BUG: soft lockup

e100 · Feb 15, 2019

Hello again everyone, been too long since my last post here.

I have one server randomly locking up for over a month now, now a 2nd server is also having this problem.
Unfortunately I've not captured all of the kernel messages that would help diagnose this but I have a couple screenshots from two servers.

Both servers were installed onto zfs using proxmox iso.
I have tried the following:
* I installed the latest Proxmox updates
* Updated the BIOS
* Disabled zfs disk swap since that is known to cause a deadlock: https://github.com/zfsonlinux/zfs/issues/7734

We did have zram enabled, I removed it after the most recent lockup, waiting to see if that helped or not.

Any suggestions?

pveversion -v

Code:

proxmox-ve: 5.3-1 (running kernel: 4.15.18-10-pve)
pve-manager: 5.3-8 (running version: 5.3-8/2929af8e)
pve-kernel-4.15: 5.3-1
pve-kernel-4.13: 5.2-2
pve-kernel-4.15.18-10-pve: 4.15.18-32
pve-kernel-4.15.18-9-pve: 4.15.18-30
pve-kernel-4.15.17-3-pve: 4.15.17-14
pve-kernel-4.13.16-4-pve: 4.13.16-51
pve-kernel-4.13.16-3-pve: 4.13.16-50
pve-kernel-4.13.16-2-pve: 4.13.16-48
pve-kernel-4.13.13-4-pve: 4.13.13-35
pve-kernel-4.13.13-1-pve: 4.13.13-31
pve-kernel-4.13.8-3-pve: 4.13.8-30
pve-kernel-4.13.8-2-pve: 4.13.8-28
pve-kernel-4.10.15-1-pve: 4.10.15-15
pve-kernel-4.10.11-1-pve: 4.10.11-9
corosync: 2.4.4-pve1
criu: 2.11.1-1~bpo90
glusterfs-client: 3.8.8-1
ksm-control-daemon: 1.2-2
libjs-extjs: 6.0.1-2
libpve-access-control: 5.1-3
libpve-apiclient-perl: 2.0-5
libpve-common-perl: 5.0-43
libpve-guest-common-perl: 2.0-19
libpve-http-server-perl: 2.0-11
libpve-storage-perl: 5.0-36
libqb0: 1.0.3-1~bpo9
lvm2: 2.02.168-pve6
lxc-pve: 3.1.0-2
lxcfs: 3.0.2-2
novnc-pve: 1.0.0-2
proxmox-widget-toolkit: 1.0-22
pve-cluster: 5.0-33
pve-container: 2.0-33
pve-docs: 5.3-1
pve-edk2-firmware: 1.20181023-1
pve-firewall: 3.0-17
pve-firmware: 2.0-6
pve-ha-manager: 2.0-6
pve-i18n: 1.0-9
pve-libspice-server1: 0.14.1-1
pve-qemu-kvm: 2.12.1-1
pve-xtermjs: 3.10.1-1
pve-zsync: 1.7-2
qemu-server: 5.0-45
smartmontools: 6.5+svn4324-1
spiceterm: 3.0-5
vncterm: 1.5-3
zfsutils-linux: 0.7.12-pve1~bpo1

Server Specs:
Supermicro X10DRI-T, two E5-2620 v4, 128GB RAM

Supermicro X9DRL-3F/i, two E5-2650 v1, 128GB RAM

t.lamprecht · Feb 19, 2019

Hi!

e100 said:
I have one server randomly locking up for over a month now

Seems like a kernel regression? Could you try booting from an older kernel (installed over two months ago)?
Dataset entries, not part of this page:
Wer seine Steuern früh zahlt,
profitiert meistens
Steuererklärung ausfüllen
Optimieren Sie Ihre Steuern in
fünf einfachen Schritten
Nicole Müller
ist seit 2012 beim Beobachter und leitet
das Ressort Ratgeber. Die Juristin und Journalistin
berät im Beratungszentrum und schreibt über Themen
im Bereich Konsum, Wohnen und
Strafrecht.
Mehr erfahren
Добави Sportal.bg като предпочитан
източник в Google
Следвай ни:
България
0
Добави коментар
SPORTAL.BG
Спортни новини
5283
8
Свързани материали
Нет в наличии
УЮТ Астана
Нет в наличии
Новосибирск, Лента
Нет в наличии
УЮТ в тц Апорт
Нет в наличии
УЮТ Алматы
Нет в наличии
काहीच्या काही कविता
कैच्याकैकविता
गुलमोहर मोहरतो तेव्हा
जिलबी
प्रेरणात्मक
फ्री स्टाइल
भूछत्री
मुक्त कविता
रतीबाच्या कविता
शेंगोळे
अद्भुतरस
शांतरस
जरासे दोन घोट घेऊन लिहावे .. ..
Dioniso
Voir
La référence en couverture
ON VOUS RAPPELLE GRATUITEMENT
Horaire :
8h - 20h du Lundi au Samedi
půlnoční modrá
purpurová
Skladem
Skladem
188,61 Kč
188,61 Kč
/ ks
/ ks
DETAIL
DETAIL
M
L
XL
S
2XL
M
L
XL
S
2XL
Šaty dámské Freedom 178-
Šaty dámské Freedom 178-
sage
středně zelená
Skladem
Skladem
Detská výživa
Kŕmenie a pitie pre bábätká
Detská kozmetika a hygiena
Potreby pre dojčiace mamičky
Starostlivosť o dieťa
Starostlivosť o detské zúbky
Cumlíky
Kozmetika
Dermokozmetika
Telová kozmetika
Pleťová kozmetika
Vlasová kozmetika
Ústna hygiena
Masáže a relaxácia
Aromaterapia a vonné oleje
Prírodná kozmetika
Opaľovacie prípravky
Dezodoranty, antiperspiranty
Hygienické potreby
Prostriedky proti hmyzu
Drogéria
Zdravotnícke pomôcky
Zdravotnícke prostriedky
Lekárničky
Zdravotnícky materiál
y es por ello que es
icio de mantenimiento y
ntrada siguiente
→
If you could capture more kernel logs, it would be really great, with the available info it's a bit hard to point in the direction this issue could come from...

e100 · Feb 19, 2019

If I am not mistaken zfs module was upgraded recently and I have already run zpool upgrade.
I do not think it would be OK to boot up kernel with older zfs module, right?

I went digging in the logs, these are attached as text files.
All of these occurred when we had zfs swap and zram enabled, before we upgraded the BIOS.
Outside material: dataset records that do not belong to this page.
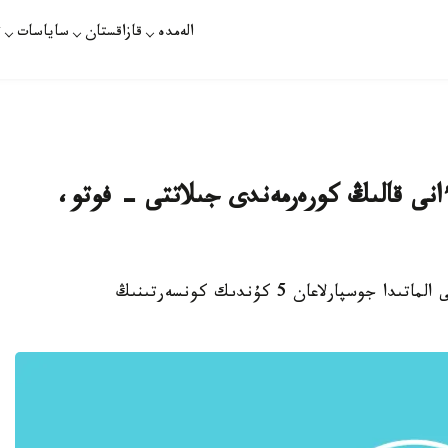
الەمدە
قازاقستان
ساياسات
ت
 ءانى قالىڭ كورەرمەندى جىلاتتى - فوتو،
استانا. قازاقپارات - كۇنى كەشە تورەعالي تورەالى الماتىدا جوسپارلاعان 5 كۇندىك كونسەرتىنىڭ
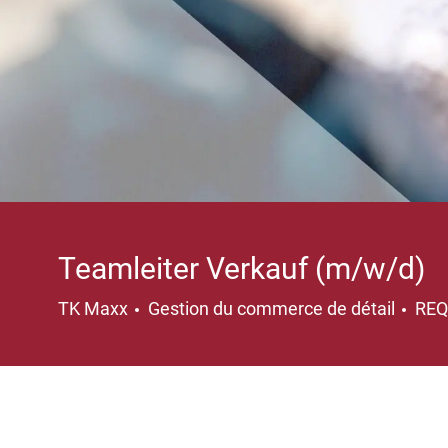
Teamleiter Verkauf (m/w/d)
Catégorie
TK Maxx
Gestion du commerce de détail
REQ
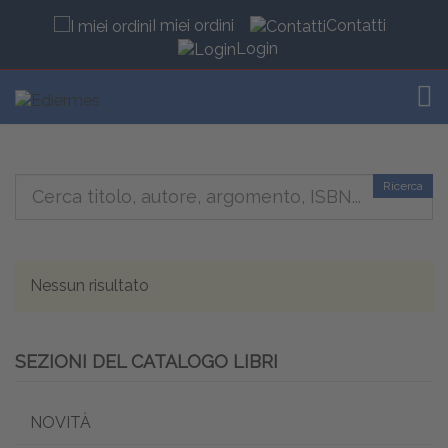
I miei ordini
Contatti
Login
TOG
Ricerca
Nessun risultato
SEZIONI DEL CATALOGO LIBRI
NOVITÀ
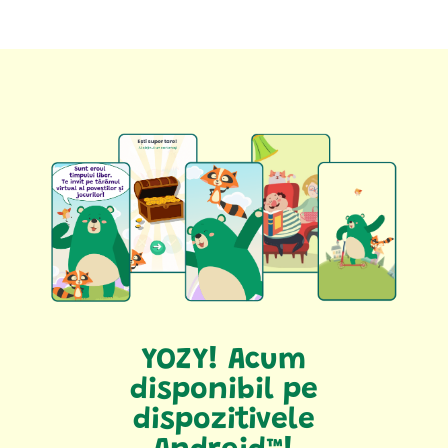
YOZY! Acum
disponibil pe
dispozitivele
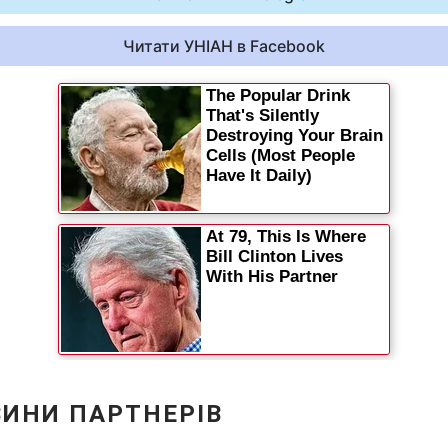
Читати УНІАН в Facebook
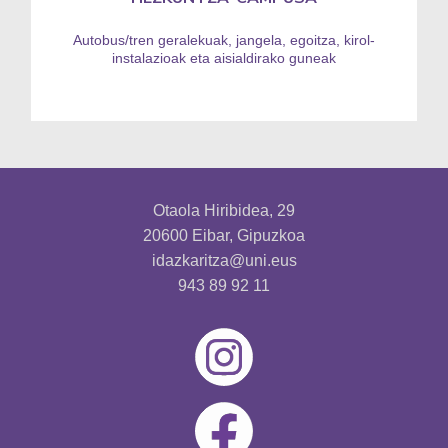
Autobus/tren geralekuak, jangela, egoitza, kirol-
instalazioak eta aisialdirako guneak
Otaola Hiribidea, 29
20600 Eibar, Gipuzkoa
idazkaritza@uni.eus
943 89 92 11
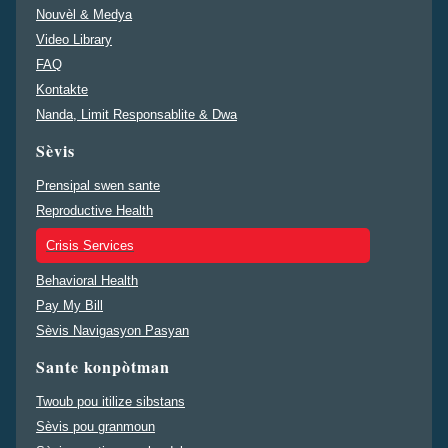
Nouvèl & Medya
Video Library
FAQ
Kontakte
Nanda, Limit Responsablite & Dwa
Sèvis
Prensipal swen sante
Reproductive Health
Crisis Services
Behavioral Health
Pay My Bill
Sèvis Navigasyon Pasyan
Sante konpòtman
Twoub pou itilize sibstans
Sèvis pou granmoun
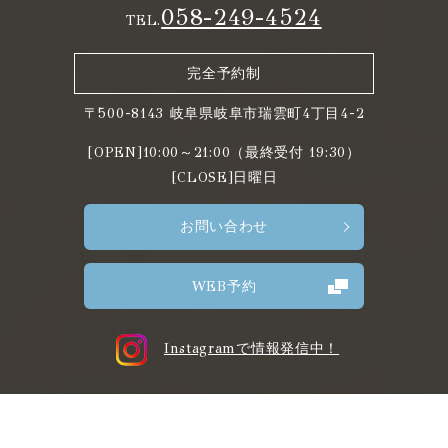
058-249-4524
TEL.
完全予約制
〒500-8143 岐阜県岐阜市瑞雲町4丁目4-2
[OPEN]10:00～21:00（最終受付 19:30）
[CLOSE]日曜日
お問い合わせ
WEB予約
Instagramで情報発信中！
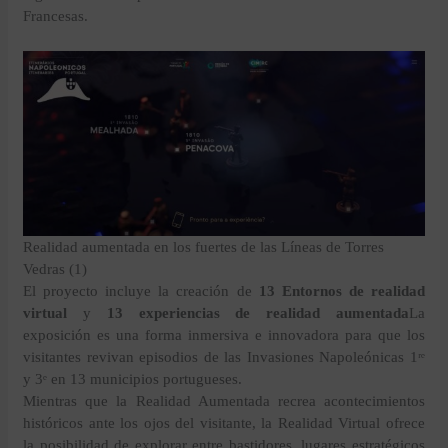
Francesas.
Realidad aumentada en los fuertes de las Líneas de Torres
Vedras (1)
El proyecto incluye la creación de
13 Entornos de realidad
virtual
y
13 experiencias de realidad aumentada
La
exposición es una forma inmersiva e innovadora para que los
visitantes revivan episodios de las Invasiones Napoleónicas 1ʳᵉ
y 3ᵉ en 13 municipios portugueses.
Mientras que la Realidad Aumentada recrea acontecimientos
históricos ante los ojos del visitante, la Realidad Virtual ofrece
la posibilidad de explorar entre bastidores, lugares estratégicos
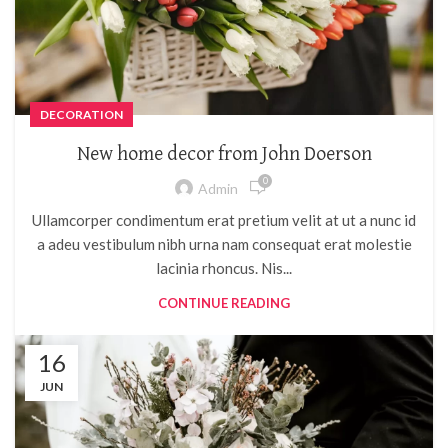
DECORATION
New home decor from John Doerson
0
Admin
Ullamcorper condimentum erat pretium velit at ut a nunc id
a adeu vestibulum nibh urna nam consequat erat molestie
lacinia rhoncus. Nis...
CONTINUE READING
16
JUN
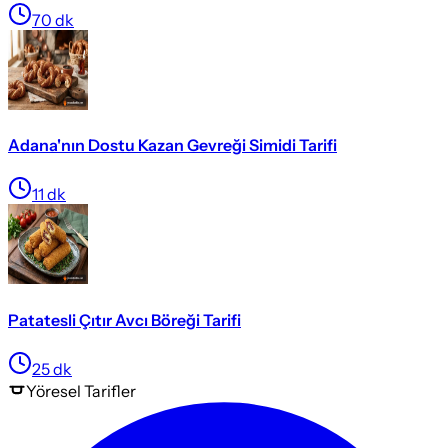
70
dk
Adana'nın Dostu Kazan Gevreği Simidi Tarifi
11
dk
Patatesli Çıtır Avcı Böreği Tarifi
25
dk
Yöresel
Tarifler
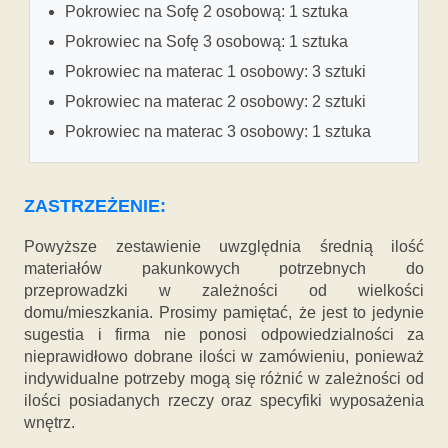
Pokrowiec na Sofę 2 osobową: 1 sztuka
Pokrowiec na Sofę 3 osobową: 1 sztuka
Pokrowiec na materac 1 osobowy: 3 sztuki
Pokrowiec na materac 2 osobowy: 2 sztuki
Pokrowiec na materac 3 osobowy: 1 sztuka
ZASTRZEŻENIE:
Powyższe zestawienie uwzględnia średnią ilość
materiałów pakunkowych potrzebnych do
przeprowadzki w zależności od wielkości
domu/mieszkania. Prosimy pamiętać, że jest to jedynie
sugestia i firma nie ponosi odpowiedzialności za
nieprawidłowo dobrane ilości w zamówieniu, ponieważ
indywidualne potrzeby mogą się różnić w zależności od
ilości posiadanych rzeczy oraz specyfiki wyposażenia
wnętrz.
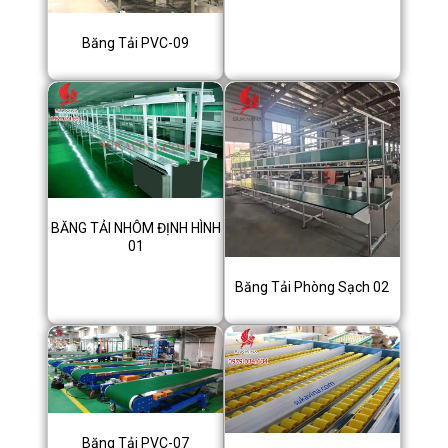
Băng Tải PVC-09
BĂNG TẢI NHÔM ĐỊNH HÌNH
01
Băng Tải Phòng Sạch 02
Băng Tải PVC-07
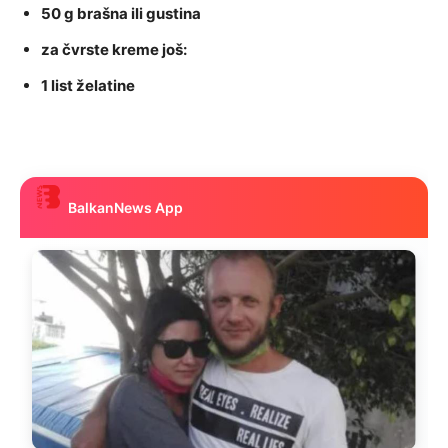
50 g brašna ili gustina
za čvrste kreme još:
1 list želatine
BalkanNews App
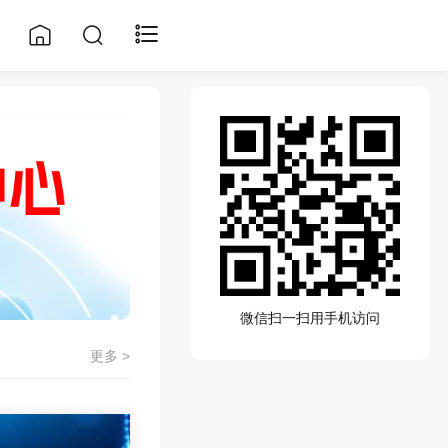
微信扫一扫用手机访问
更多 >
First boot after BIOS update:
Feb 8 11:58:08 vm1 kernel: [ 0.000000] DMI: Supermicro X10DRi/X10DRI-T, BIOS 3.1 09/14/2018

After upgrading BIOS issue still occurs but when it happens nothing is written to the logs.
Feb 10th: zfs swap and zram enabled
Feb 10 02:10:32 vm1 qm[17374]: <root@pam> update VM 901: -lock backup
Feb 10 02:11:14 vm1 vzdump[27762]: <root@pam> end task UPID:vm1:00006C73:00C5D66B:5C5FB22A:vzdump::root@pam: OK
--Server locked up about 5:14, errors only on console, nothing in logs
Feb 10 05:28:58 vm1 kernel: [ 0.000000] Linux version 4.15.18-10-pve (build@pve) (gcc version 6.3.0 20170516 (Debian 6.3.0-18+deb9u1)) #1 SMP PVE 4.15.18-32 (Sat, 19 Jan 2019 10:09:37 +0100) ()

Disabled zfs swap on Feb 11th, left zram enabled
Feb 15th:
Feb 15 02:10:49 vm1 qm[2320]: <root@pam> update VM 901: -lock backup
Feb 15 02:11:22 vm1 vzdump[23487]: <root@pam> end task UPID:vm1:00005BC1:02762985:5C6649A9:vzdump::root@pam: OK
-- Server locked up about 2:14, errors only on console, nothing in logs
Feb 15 02:45:37 vm1 kernel: [ 0.000000] Linux version 4.15.18-10-pve (build@pve) (gcc version 6.3.0 20170516 (Debian 6.3.0-18+deb9u1)) #1 SMP PVE 4.15.18-32 (Sat, 19 Jan 2019 10:09:37 +0100) ()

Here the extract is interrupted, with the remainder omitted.